Over the past 10 years, Netflix has led a revolution in the way the world consumes entertainment, and in doing so, it ruled over Wall Street.
The shares have soared nearly 4,100 per cent since the end of 2009, a gain that at one point made Netflix a larger company than Walt Disney Co. by market value. No other S&P 500 component has experienced a return that approached anything like Netflix’s this decade; the second-best performer, MarketAxess Holdings, is up a comparably paltry 2,600 per cent . The benchmark index itself is up about 190 per cent , while the S&P 500 communication-services index is up less than 60 per cent .
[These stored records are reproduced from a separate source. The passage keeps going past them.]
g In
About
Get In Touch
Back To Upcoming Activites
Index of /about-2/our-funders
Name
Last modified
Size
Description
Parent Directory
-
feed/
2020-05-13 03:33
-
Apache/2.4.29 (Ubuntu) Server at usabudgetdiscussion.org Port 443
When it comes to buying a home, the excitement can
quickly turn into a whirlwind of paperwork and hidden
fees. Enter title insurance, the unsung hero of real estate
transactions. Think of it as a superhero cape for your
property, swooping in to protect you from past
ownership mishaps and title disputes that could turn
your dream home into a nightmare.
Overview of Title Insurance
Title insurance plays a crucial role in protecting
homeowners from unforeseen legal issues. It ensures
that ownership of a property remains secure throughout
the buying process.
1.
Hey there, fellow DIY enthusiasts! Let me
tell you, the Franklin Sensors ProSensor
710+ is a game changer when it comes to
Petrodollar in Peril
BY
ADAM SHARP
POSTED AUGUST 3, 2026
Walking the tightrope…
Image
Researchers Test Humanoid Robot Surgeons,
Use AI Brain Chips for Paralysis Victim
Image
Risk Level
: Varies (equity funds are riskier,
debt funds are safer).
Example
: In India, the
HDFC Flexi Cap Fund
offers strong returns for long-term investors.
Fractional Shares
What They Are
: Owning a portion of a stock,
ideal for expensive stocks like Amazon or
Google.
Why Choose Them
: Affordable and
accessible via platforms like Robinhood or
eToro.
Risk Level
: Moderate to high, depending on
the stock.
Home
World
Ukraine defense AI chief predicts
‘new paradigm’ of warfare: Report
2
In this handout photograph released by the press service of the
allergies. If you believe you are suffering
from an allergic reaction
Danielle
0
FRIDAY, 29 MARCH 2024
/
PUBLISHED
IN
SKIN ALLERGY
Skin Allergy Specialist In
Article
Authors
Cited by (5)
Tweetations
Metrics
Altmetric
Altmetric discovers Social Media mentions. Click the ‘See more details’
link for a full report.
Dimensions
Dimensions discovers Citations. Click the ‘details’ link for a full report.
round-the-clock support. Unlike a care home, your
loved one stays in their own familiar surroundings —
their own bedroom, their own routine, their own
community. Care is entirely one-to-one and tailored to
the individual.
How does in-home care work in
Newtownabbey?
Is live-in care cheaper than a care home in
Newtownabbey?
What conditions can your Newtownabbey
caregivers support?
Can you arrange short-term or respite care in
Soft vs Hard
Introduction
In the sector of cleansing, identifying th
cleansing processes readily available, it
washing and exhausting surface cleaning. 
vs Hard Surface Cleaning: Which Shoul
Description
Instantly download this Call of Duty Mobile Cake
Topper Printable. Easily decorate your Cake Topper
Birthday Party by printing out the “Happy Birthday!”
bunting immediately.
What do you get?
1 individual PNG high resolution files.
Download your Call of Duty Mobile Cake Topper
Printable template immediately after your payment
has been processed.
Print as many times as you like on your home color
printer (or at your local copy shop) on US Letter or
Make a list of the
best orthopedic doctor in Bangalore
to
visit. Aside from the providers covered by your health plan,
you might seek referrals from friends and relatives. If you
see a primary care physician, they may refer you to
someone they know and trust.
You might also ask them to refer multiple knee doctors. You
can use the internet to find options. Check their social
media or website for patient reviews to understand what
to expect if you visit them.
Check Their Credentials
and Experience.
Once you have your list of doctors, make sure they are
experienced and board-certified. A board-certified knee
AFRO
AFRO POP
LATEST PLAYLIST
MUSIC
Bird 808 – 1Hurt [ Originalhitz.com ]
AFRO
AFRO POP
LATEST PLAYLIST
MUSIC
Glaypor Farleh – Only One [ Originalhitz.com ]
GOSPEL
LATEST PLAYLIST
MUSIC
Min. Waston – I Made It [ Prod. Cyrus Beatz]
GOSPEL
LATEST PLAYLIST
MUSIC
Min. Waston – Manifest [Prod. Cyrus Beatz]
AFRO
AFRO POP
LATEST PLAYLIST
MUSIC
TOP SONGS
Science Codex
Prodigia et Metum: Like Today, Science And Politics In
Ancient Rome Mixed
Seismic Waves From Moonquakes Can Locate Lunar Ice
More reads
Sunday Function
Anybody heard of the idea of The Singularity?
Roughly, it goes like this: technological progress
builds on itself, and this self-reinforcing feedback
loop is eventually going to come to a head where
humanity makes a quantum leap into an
The advance reflects an industry-wide shift to streaming video, a trend that Netflix has been at the forefront of. While the company first introduced on-demand streaming in 2007, it became a central part of the company’s identity in early 2013 with the debut of House of Cards, a high-profile and big-budget political thriller that would go on for six seasons and be nominated for dozens of Emmy Awards. The bulk of the company’s decade-dominating surge came in the wake of the release.
The impact of streaming on the entertainment industry is difficult to overstate. Movie-theater chains have struggled against this new form of competition, while the cable industry has faced an exodus of “cord cutters” abandoning traditional television. Roku Inc., which operates as a platform for streaming services, recently predicted that ad revenue related to streaming would soon eclipse that of traditional TV, while even non-media companies like Facebook and Apple have been making investments into original content in a bid to keep users in their “ecosystems.”
Netflix was hardly the only company in the streaming space over the past decade — notable rivals include Hulu and Amazon’s Prime Video — but customers flocked to it, with its global subscriber base expanding from less than 45 million in early 2013 to more than 166 million last quarter. International growth has been a major focus for the company.
Netflix’s outlook for the coming decade looks a lot less certain, in large part because it is increasingly facing rivals that recognise the value of streaming rights to popular shows like Friends and The Office. In September, Netflix announced it had won the worldwide rights to Seinfeld; it was reported that the deal was valued at close to $US500 million, adding to investor unease over Netflix’s content costs.
Concerns about competition and Netflix’s potential to further grow its user base have contributed to some weakness in the stock in recent months. While shares are up more than 20 per cent in 2019, that represents the smallest gain of the so-called FAANG stocks — a group that also includes Facebook, Apple, Amazon, and Google-parent Alphabet. While other mega-cap tech stocks set records, Netflix has fallen 21 per cent from highs set back in July 2018.
A key test for the stock will come in late January, when Netflix reports its fourth-quarter results. It will be the first earnings report since the November launch of the Disney+ streaming service, which garnered millions of subscribers almost immediately. Netflix investors have been torn on the impact of that competition, while next year will see even more entrants into the streaming space, including Comcast Corp.’s NBCUniversal and AT&T Inc.’s WarnerMedia.